11 February 2008

The History of the YA Romance Novel

So, I've written this "romance" novel for my creative thesis. It's not done, done. I still have to edit and get feedback for how to improve it from friends/family/thesis advisor, but basically the story is done. I've given it to someone to look at already.

Anyway, the other half of the thesis, however, requires that I write like 15 pages or something like that, explaining how my novel fits into the history of children's literature. So, I've got to talk a little about the history of children's romances--(psst. teenagers are still children). The problem, however, is that I can't find a book that discusses the history of teen romances.

I did find a book whose title indicates it's a history of romance novels; however, the title is a lie. It is a book that attempts to justify the critical study and respect of romance novels by demonstrating that not all romances are smutty. It does this by looking at a few historical romances, such as Pamela and Pride and Prejudice, whose mention actually make the need for a booklength explication seem superfluous, but what can you do?

In the first few chapters, which is as far as I've been able to choke down, she's mentioned a few contemporary romance authors, but even as far as I've gotten, it seems she's slighting the history of the genre by only discussing two historical pieces and mentioning a bunch of contemporary ones. I suppose I might do that, but I've only got 15 pages. She had 200 some.

But aside from that, she's got some other problems. First, she repeats several times and with only slight variations in her nuance, her definition of the romance novel, which she seems to have invented herself because she is unable to support with any kind of authority beyond herself, refuting other authorities just because they don't match up with the definition she gave the genre. Hm. Sounds fishy.

Now because her rhetoric lacks any of the classical qualities, I would probably still be bugged by her definition, because it slights history by obliquely ignoring a large portion of the genre--the young adult romance. Her definition insists on the fact that the ending is a happy one in which the couple either become betrothed or married; and in the teen romance, I must say the audience is going to be much happier if the couple don't end up betrothed or married--unless they're like nineteen, and even that's questionable.

(My character is actually nineteen, and it is a happy ending in which the heroine is understood to be "hooked up" with the hero, but they're not betrothed or married.)

Now, if that weren't bad enough, she also slights another portion of the history with her definition because she insists that it be the story of a heroine. Though she hasn't come out and said it, this implies "as opposed to the story of a hero." She's mentioned a few historical type of stories in which the hero is the main character and she has classified these simply as comedies, the broader scope under which romances fall. But, her mention of these hero-based stories doesn't mention specifically that they are only comedies because they are the stories of heroes, she qualifies this type of story with a few other details, such as the passing of thrones and stuff. Anyway, I'm just not sure I can buy the fact that a romance is only a romance if it's the story of a woman. A man can definitely have a romance story as well. Jack Weyland has written a few that are from the male perspective. Interestingly, he has named these novels after the heroines; nonetheless, they are first person from the point of view of the men, so they are his stories, and yet they can be nothing but romances. They are not just comedies. Some of them aren't even that funny! (Okay so I know that comedy doesn't necessarily imply funny, but by golly it should. 99% of the time, it does.)

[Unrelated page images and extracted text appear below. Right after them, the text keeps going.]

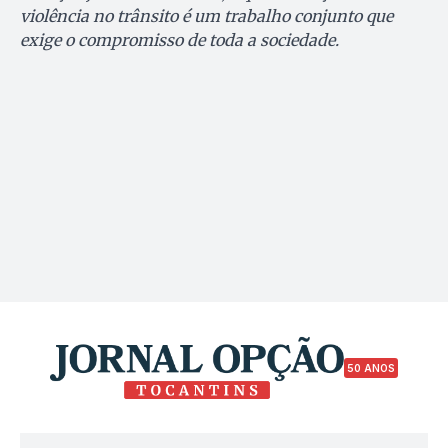
violência no trânsito é um trabalho conjunto que
exige o compromisso de toda a sociedade.
50 ANOS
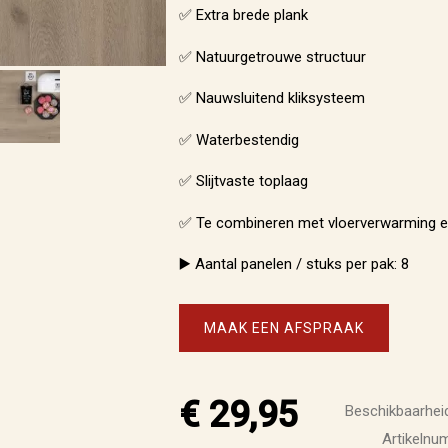
✅ Extra brede plank
✅ Natuurgetrouwe structuur
✅ Nauwsluitend kliksysteem
✅ Waterbestendig
✅ Slijtvaste toplaag
✅ Te combineren met vloerverwarming en
▶️ Aantal panelen / stuks per pak: 8
MAAK EEN AFSPRAAK
€ 29,95
Beschikbaarheid
Artikeln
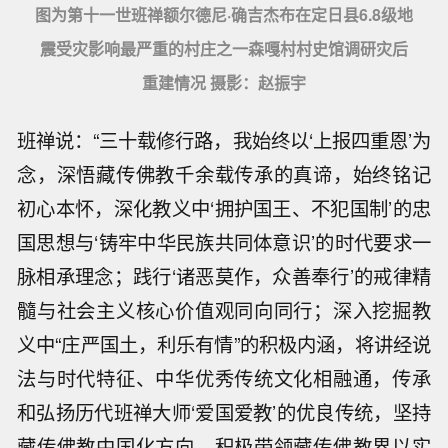
图为第十一世班禅额尔德尼·确吉杰布在定日县6.8级地
震受灾影响最严重的村庄之一森嘎村村史馆调研灾后
重建情况 摄影：赵振宇
班禅说：“三十载修行路，我始终以‘上报四重恩’为
念，深悟藏传佛教千余载传承的真谛，始终铭记
初心本怀，深化教义中‘拥护国王、不犯国制’的忠
国思想与‘铸牢中华民族共同体意识’的时代要求一
脉相承理念；践行‘诸恶莫作，众善奉行’的戒律精
髓与社会主义核心价值观同向同行；深入挖掘教
义中“庄严国土，利乐有情”的积极内涵，将讲经说
法与时代特征、中华优秀传统文化相融通，传承
和弘扬历代班禅大师‘爱国爱教’的优良传统，坚持
藏传佛教中国化方向，积极带领藏传佛教界以实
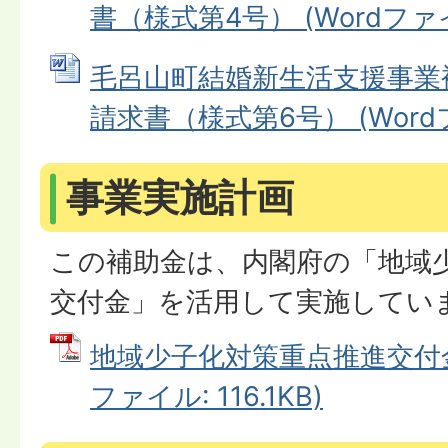
書（様式第4号） (Wordファイル
毛呂山町結婚新生活支援事業
請求書（様式第6号） (Wordファ
事業実施計画
この補助金は、内閣府の「地域
交付金」を活用して実施してい
地域少子化対策重点推進交付金 
ファイル: 116.1KB)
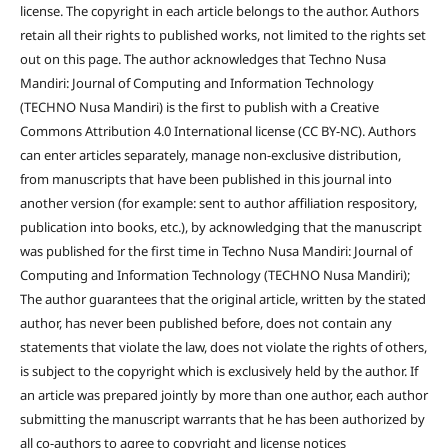
license. The copyright in each article belongs to the author. Authors
retain all their rights to published works, not limited to the rights set
out on this page. The author acknowledges that Techno Nusa
Mandiri: Journal of Computing and Information Technology
(TECHNO Nusa Mandiri) is the first to publish with a Creative
Commons Attribution 4.0 International license (CC BY-NC). Authors
can enter articles separately, manage non-exclusive distribution,
from manuscripts that have been published in this journal into
another version (for example: sent to author affiliation respository,
publication into books, etc.), by acknowledging that the manuscript
was published for the first time in Techno Nusa Mandiri: Journal of
Computing and Information Technology (TECHNO Nusa Mandiri);
The author guarantees that the original article, written by the stated
author, has never been published before, does not contain any
statements that violate the law, does not violate the rights of others,
is subject to the copyright which is exclusively held by the author. If
an article was prepared jointly by more than one author, each author
submitting the manuscript warrants that he has been authorized by
all co-authors to agree to copyright and license notices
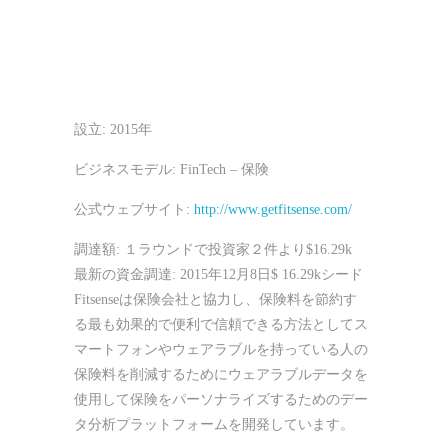
設立: 2015年
ビジネスモデル: FinTech – 保険
公式ウェブサイト:
http://www.getfitsense.com/
調達額: １ラウンドで投資家２件より$16.29k
最新の資金調達: 2015年12月8日$ 16.29kシード
Fitsenseは保険会社と協力し、保険料を節約す
る最も効果的で便利で信頼できる方法としてス
マートフォンやウェアラブルを持っている人の
保険料を削減するためにウェアラブルデータを
使用して保険をパーソナライズするためのデー
タ分析プラットフォームを開発しています。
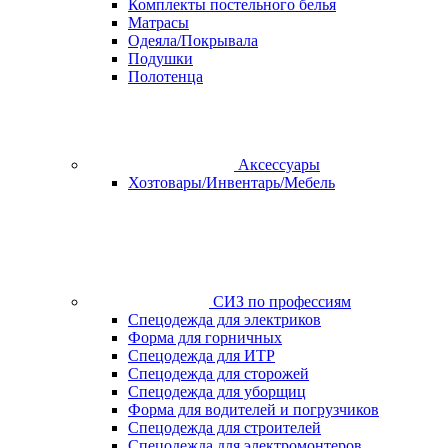
Комплекты постельного белья
Матрасы
Одеяла/Покрывала
Подушки
Полотенца
Аксессуары
Хозтовары/Инвентарь/Мебель
СИЗ по профессиям
Спецодежда для электриков
Форма для горничных
Спецодежда для ИТР
Спецодежда для сторожей
Спецодежда для уборщиц
Форма для водителей и погрузчиков
Спецодежда для строителей
Спецодежда для электромонтеров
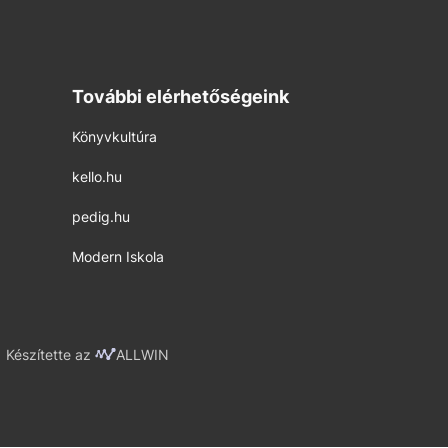
További elérhetőségeink
Könyvkultúra
kello.hu
pedig.hu
Modern Iskola
Készítette az
ALLWIN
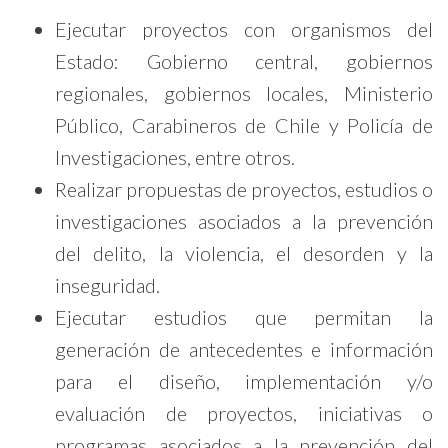
Ejecutar proyectos con organismos del
Estado: Gobierno central, gobiernos
regionales, gobiernos locales, Ministerio
Público, Carabineros de Chile y Policía de
Investigaciones, entre otros.
Realizar propuestas de proyectos, estudios o
investigaciones asociados a la prevención
del delito, la violencia, el desorden y la
inseguridad.
Ejecutar estudios que permitan la
generación de antecedentes e información
para el diseño, implementación y/o
evaluación de proyectos, iniciativas o
programas asociados a la prevención del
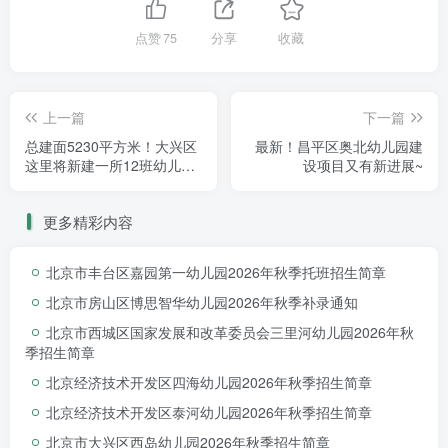
点赞
75
分享
收藏
发文号：2023规自（昌）建字0047号
建设单位(个人)：北京怡同置业有限公司
上一篇
下一篇
建设项目名称：昌平区沙河高教园区四期（二）
地块土地一级开发项目CP01-0302-0002、
总建面5230平方米！大兴区
最新！昌平区奥北幼儿园建
这里将新建一所12班幼儿
设项目又有新进展~
0003、0004、0009、0010、0012、0008、
园！
0013地块R2二类居住用地、A33基础教育用地、
A8社 区综合服务设施用地项目（2-1#住宅楼等
更多精彩内容
36项）
北京市丰台区嘉园第一幼儿园2026年秋季托班招生简章
建设位置：昌平区沙河镇
北京市房山区博思智华幼儿园2026年秋季补录通知
建设规模：97721.521平方米，1081米
北京市西城区国家发展和改革委员会三里河幼儿园2026年秋
附图及附件名称：本工程建设工程规划许可证附
季招生简章
件及设计总平面图一份。
北京经济技术开发区四海幼儿园2026年秋季招生简章
核发日期：2023-11-02
北京经济技术开发区泰河幼儿园2026年秋季招生简章
北京市大兴区西岛幼儿园2026年秋季招生简章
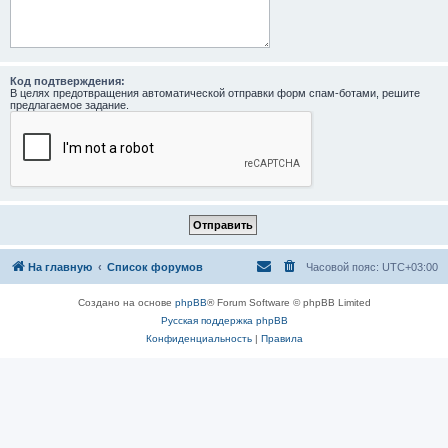
Код подтверждения:
В целях предотвращения автоматической отправки форм спам-ботами, решите
предлагаемое задание.
На главную
Список форумов
Часовой пояс:
UTC+03:00
Создано на основе
phpBB
® Forum Software © phpBB Limited
Русская поддержка phpBB
Конфиденциальность
|
Правила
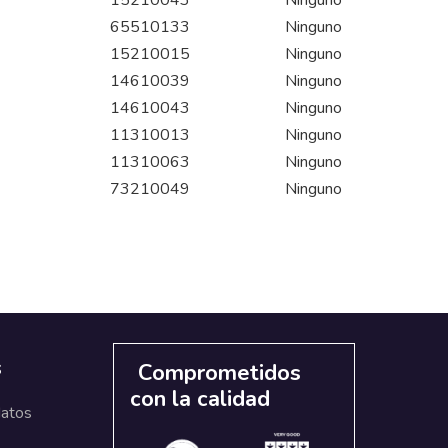
15210043
Ninguno
65510133
Ninguno
15210015
Ninguno
14610039
Ninguno
14610043
Ninguno
11310013
Ninguno
11310063
Ninguno
73210049
Ninguno
s
Comprometidos
con la calidad
datos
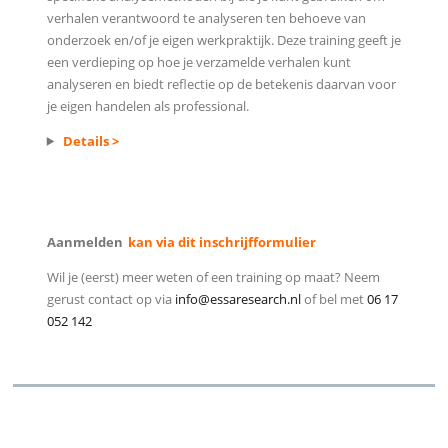
verhalen verantwoord te analyseren ten behoeve van
onderzoek en/of je eigen werkpraktijk. Deze training geeft je
een verdieping op hoe je verzamelde verhalen kunt
analyseren en biedt reflectie op de betekenis daarvan voor
je eigen handelen als professional.
Details >
Aanmelden
kan via dit inschrijfformulier
Wil je (eerst) meer weten of een training op maat? Neem
gerust contact op via
info@essaresearch.nl
of bel met
06 17
052 142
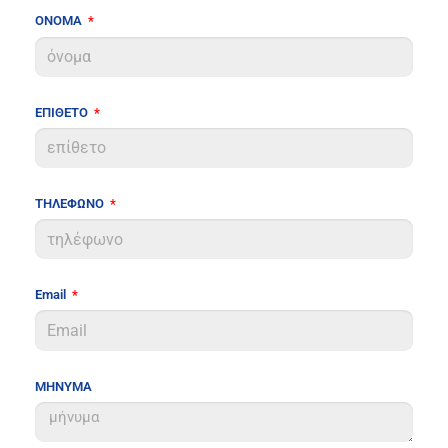
ΟΝΟΜΑ
ΕΠΙΘΕΤΟ
ΤΗΛΕΦΩΝΟ
Email
ΜΗΝΥΜΑ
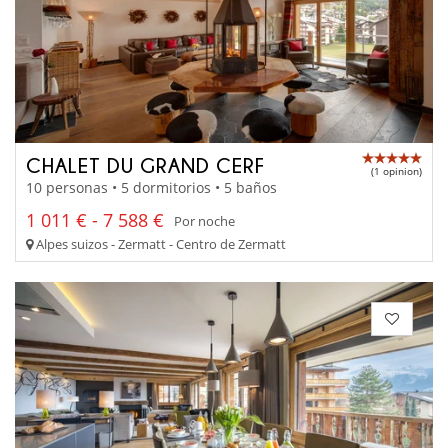
CHALET DU GRAND CERF
(1 opinion)
10 personas • 5 dormitorios • 5 baños
1 011 € - 7 588 €
Por noche
Alpes suizos - Zermatt - Centro de Zermatt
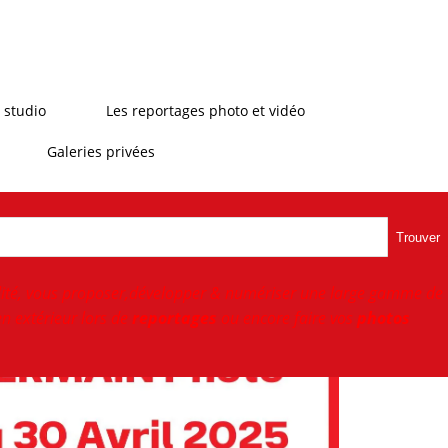
 studio
Les reportages photo et vidéo
Galeries privées
Trouver
ité, vous proposer,développer & numériser une large gamme de
n extérieur lors de
reportages
ou encore faire vos
photos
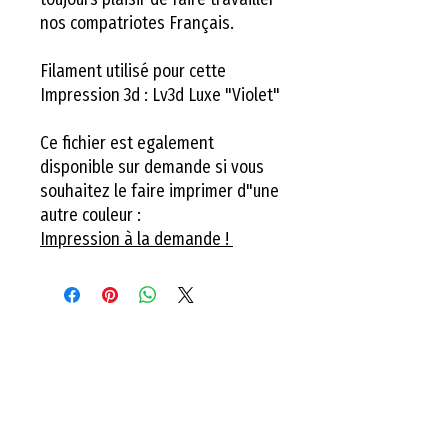
nos compatriotes Français.
Filament utilisé pour cette
Impression 3d : Lv3d Luxe "Violet"
Ce fichier est egalement
disponible sur demande si vous
souhaitez le faire imprimer d"une
autre couleur :
Impression à la demande !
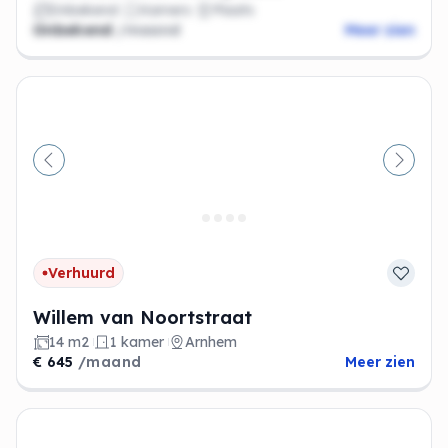
Onbekend
Kamers
Plaats
Onbekend
/maand
Meer zien
Vorige
Volge
Verhuurd
Willem van Noortstraat
14 m2
1 kamer
Arnhem
€ 645
/maand
Meer zien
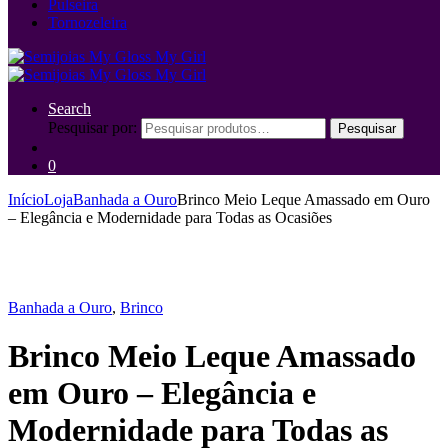
Pulseira
Tornozeleira
Search
Pesquisar por:
Pesquisar
0
Início
Loja
Banhada a Ouro
Brinco Meio Leque Amassado em Ouro
– Elegância e Modernidade para Todas as Ocasiões
Banhada a Ouro
,
Brinco
Brinco Meio Leque Amassado
em Ouro – Elegância e
Modernidade para Todas as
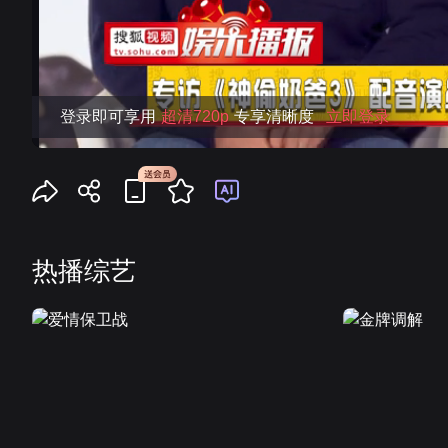
登录即可享用
超清720p
专享清晰度
立即登录
热播综艺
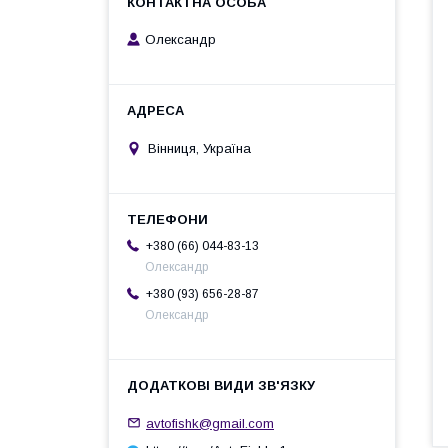
Олександр
Вінниця, Україна
+380 (66) 044-83-13
Олександр
+380 (93) 656-28-87
Олександр
avtofishk@gmail.com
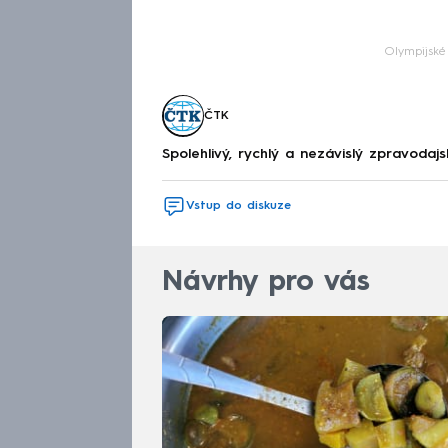
Fa
Olympijské
ČTK
Spolehlivý, rychlý a nezávislý zpravodajs
Vstup do diskuze
Návrhy pro vás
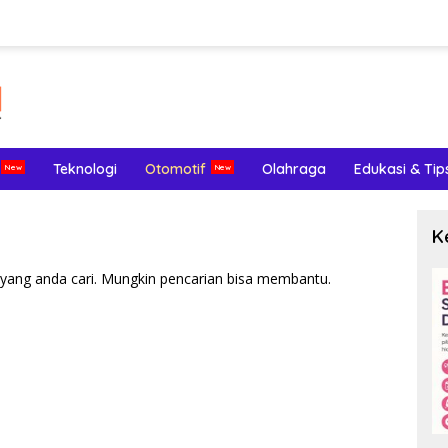
Teknologi
Otomotif
Olahraga
Edukasi & Tip
K
yang anda cari. Mungkin pencarian bisa membantu.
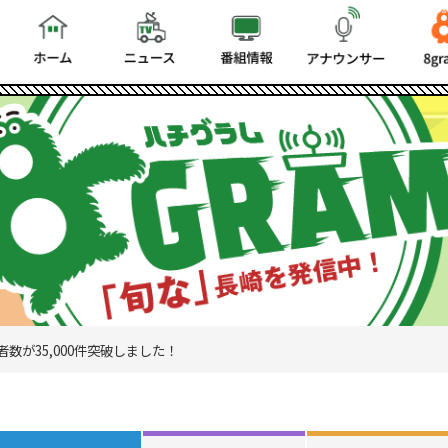
数が35,000件突破しました！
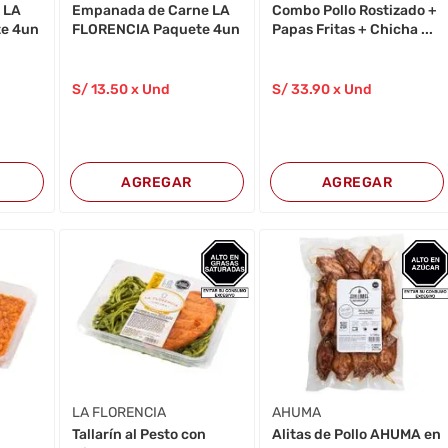
 LA
Empanada de Carne LA
Combo Pollo Rostizado +
e 4un
FLORENCIA Paquete 4un
Papas Fritas + Chicha ...
S/
13
.50
x Und
S/
33
.90
x Und
AGREGAR
AGREGAR
LA FLORENCIA
AHUMA
Tallarín al Pesto con
Alitas de Pollo AHUMA en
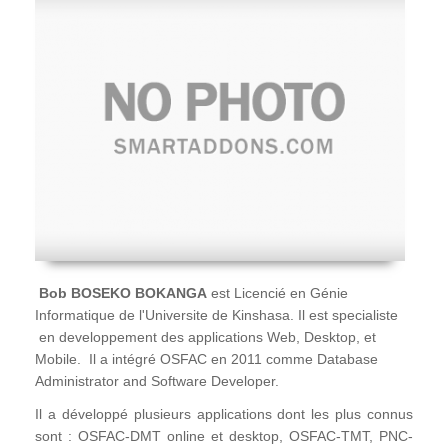
Bob BOSEKO BOKANGA
est Licencié en Génie
Informatique de l'Universite de Kinshasa. Il est specialiste
en developpement des applications Web, Desktop, et
Mobile. Il a intégré OSFAC en 2011 comme Database
Administrator and Software Developer.
Il a développé plusieurs applications dont les plus connus
sont : OSFAC-DMT online et desktop, OSFAC-TMT, PNC-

So, what's a person to do? During a great part of my writing the young adult romance, I was actually including the man's half of the story from his first person point of view. I eventually cut that part out, but it wasn't because I thought doing such would exclude my book from the romance genre. (Not that I was purposely trying to include myself in the controversial genre in the first place, but anyway).

So how can a person like me write this critical portion of her thesis when the genre is an oxymoron, or nonexistent? Maybe I can redefine the genre or maybe create a new word and make a bunch of stuff up, just like her, eh? Although I might get in trouble for writing two fictions. Hm.